The guidebook and Web site seek to help Medicare beneficiaries select prescription drug plans based on a number of priorities, such as coverage gaps and formularies, "rather than relying solely on premium and copayment costs," according to CQ HealthBeat (Crowley, CQ HealthBeat, 10/12).
House members and senators can request copies of the guidebook, which appears online, to distribute to constituents. State Health Insurance Program offices, governor offices and chain and local pharmacies also can request copies of the guidebook. The Web site will launch on Nov. 1 (CongressDaily, 10/12).
The Boston Globe on Friday examined how the Medicare prescription drug benefit has become an issue in some congressional races. For example, the "closely watched" race between incumbent Rep. Clay Shaw (R-Fla.) and state Sen. Ron Klein (D) in the Florida 22nd district is "attracting an added layer of attention" because of a focus on the so-called "doughnut hole" coverage gap in the Medicare prescription drug benefit, the Globe reports.
According to the Globe, "Democrats remain confident that doughnut hole angst can mobilize voters." However, Republicans believe that "most seniors are happy with the benefit because they are spending less on prescription drugs," the Globe reports (Henderson, Boston Globe, 10/13).
KPBS' "KPBS News" on Thursday reported on the estimate that more than 250,000 low-income Medicare beneficiaries will have to transfer to other prescription drug plans in 2007 (Goldberg, "KPBS News," KPBS, 10/12).
According to the National Senior Citizens Law Center, four of the 10 prescription drug plans currently available to low-income Medicare beneficiaries in California will not be available next year.

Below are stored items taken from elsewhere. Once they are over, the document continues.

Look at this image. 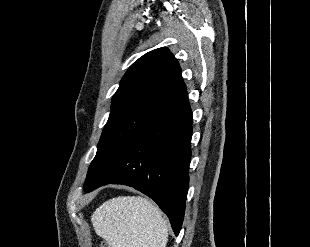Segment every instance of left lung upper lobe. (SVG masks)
Masks as SVG:
<instances>
[{
	"label": "left lung upper lobe",
	"instance_id": "obj_1",
	"mask_svg": "<svg viewBox=\"0 0 310 247\" xmlns=\"http://www.w3.org/2000/svg\"><path fill=\"white\" fill-rule=\"evenodd\" d=\"M186 95L179 63L168 49L152 50L135 61L112 97L111 113L84 191L104 176L150 124Z\"/></svg>",
	"mask_w": 310,
	"mask_h": 247
}]
</instances>
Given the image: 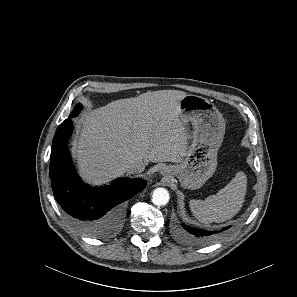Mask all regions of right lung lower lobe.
Segmentation results:
<instances>
[{
  "mask_svg": "<svg viewBox=\"0 0 297 297\" xmlns=\"http://www.w3.org/2000/svg\"><path fill=\"white\" fill-rule=\"evenodd\" d=\"M71 114L57 128L50 156L53 194L74 225L91 237H104L120 223V203L146 187L143 179H118L111 186L90 188L75 172L67 141L72 132Z\"/></svg>",
  "mask_w": 297,
  "mask_h": 297,
  "instance_id": "right-lung-lower-lobe-1",
  "label": "right lung lower lobe"
}]
</instances>
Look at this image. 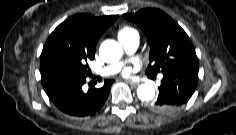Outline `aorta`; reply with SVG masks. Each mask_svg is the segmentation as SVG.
<instances>
[{"instance_id":"762f6f07","label":"aorta","mask_w":236,"mask_h":135,"mask_svg":"<svg viewBox=\"0 0 236 135\" xmlns=\"http://www.w3.org/2000/svg\"><path fill=\"white\" fill-rule=\"evenodd\" d=\"M123 54L121 45L114 40H105L99 48V55L104 62L113 63L120 60ZM137 96L142 101H151L155 97V88L152 84H141L137 89Z\"/></svg>"}]
</instances>
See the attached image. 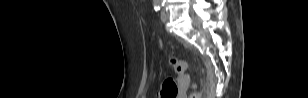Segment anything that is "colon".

Medicare pays the monthly premium for people dually eligible for Medicare and Medi-Cal, California's Medicaid program.
Companies that offer health plans for these beneficiaries must renew their contracts with the federal government annually, or they can opt to withdraw the plan. Companies also are permitted to increase premiums, but if premiums increase above a certain level, the federal government will not subsidize it for dual eligibles (California Healthline, 10/12).

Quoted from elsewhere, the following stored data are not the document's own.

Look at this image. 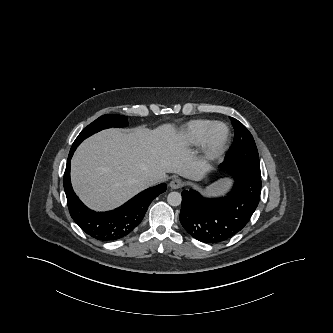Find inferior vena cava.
I'll list each match as a JSON object with an SVG mask.
<instances>
[{
	"label": "inferior vena cava",
	"instance_id": "obj_1",
	"mask_svg": "<svg viewBox=\"0 0 333 333\" xmlns=\"http://www.w3.org/2000/svg\"><path fill=\"white\" fill-rule=\"evenodd\" d=\"M156 177H147L146 179H145V182H146V184H148V185H152V184H154V183H156Z\"/></svg>",
	"mask_w": 333,
	"mask_h": 333
}]
</instances>
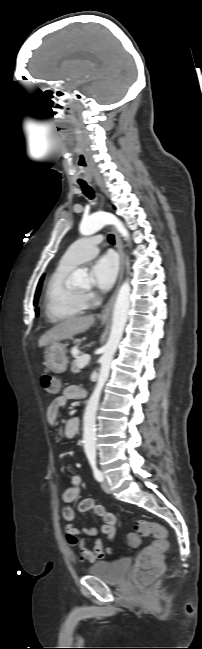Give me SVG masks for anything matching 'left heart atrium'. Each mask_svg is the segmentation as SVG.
<instances>
[{
  "label": "left heart atrium",
  "mask_w": 202,
  "mask_h": 649,
  "mask_svg": "<svg viewBox=\"0 0 202 649\" xmlns=\"http://www.w3.org/2000/svg\"><path fill=\"white\" fill-rule=\"evenodd\" d=\"M118 273V261L113 254L99 257L91 267V277L94 285L106 291L112 287Z\"/></svg>",
  "instance_id": "39dd6f15"
}]
</instances>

The KPBS segment includes comments from Jeanne Finberg, directing attorney at NSCLC ("KPBS News," KPBS, 10/12). The complete transcript is available online. The complete segment is available online in Windows Media.

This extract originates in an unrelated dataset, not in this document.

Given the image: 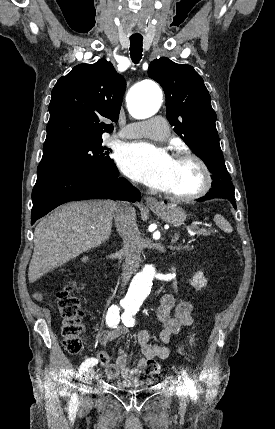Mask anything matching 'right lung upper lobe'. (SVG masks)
<instances>
[{"mask_svg": "<svg viewBox=\"0 0 275 429\" xmlns=\"http://www.w3.org/2000/svg\"><path fill=\"white\" fill-rule=\"evenodd\" d=\"M126 81L105 59L94 64H79L61 77L52 90L50 119L43 147L45 154L72 144L102 140L117 121Z\"/></svg>", "mask_w": 275, "mask_h": 429, "instance_id": "1", "label": "right lung upper lobe"}]
</instances>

"Democrats are still on the warpath against" the Medicare prescription drug benefit, despite "abundant evidence of its success," Roll Call Executive Editor Morton Kondracke writes in an opinion piece, adding that Democrats "threaten to undermine future success if they take control of Congress." He writes, "If Democrats do take over either the House or Senate, or both, they should strive to improve on the Medicare reform record set by McClellan and the Bush administration -- not undermine it with top-heavy government regulation."
According to Kondracke, "Congress should see to it that the reform agenda advances and that doctors, health plans, drug companies and hospitals have incentives to compete on the basis of their ability to keep people healthy -- not just treat sick people at government-set prices." He concludes, "If they do take control, Democrats need to reform not only health care, but their own thinking" (Kondracke, Roll Call, 10/13).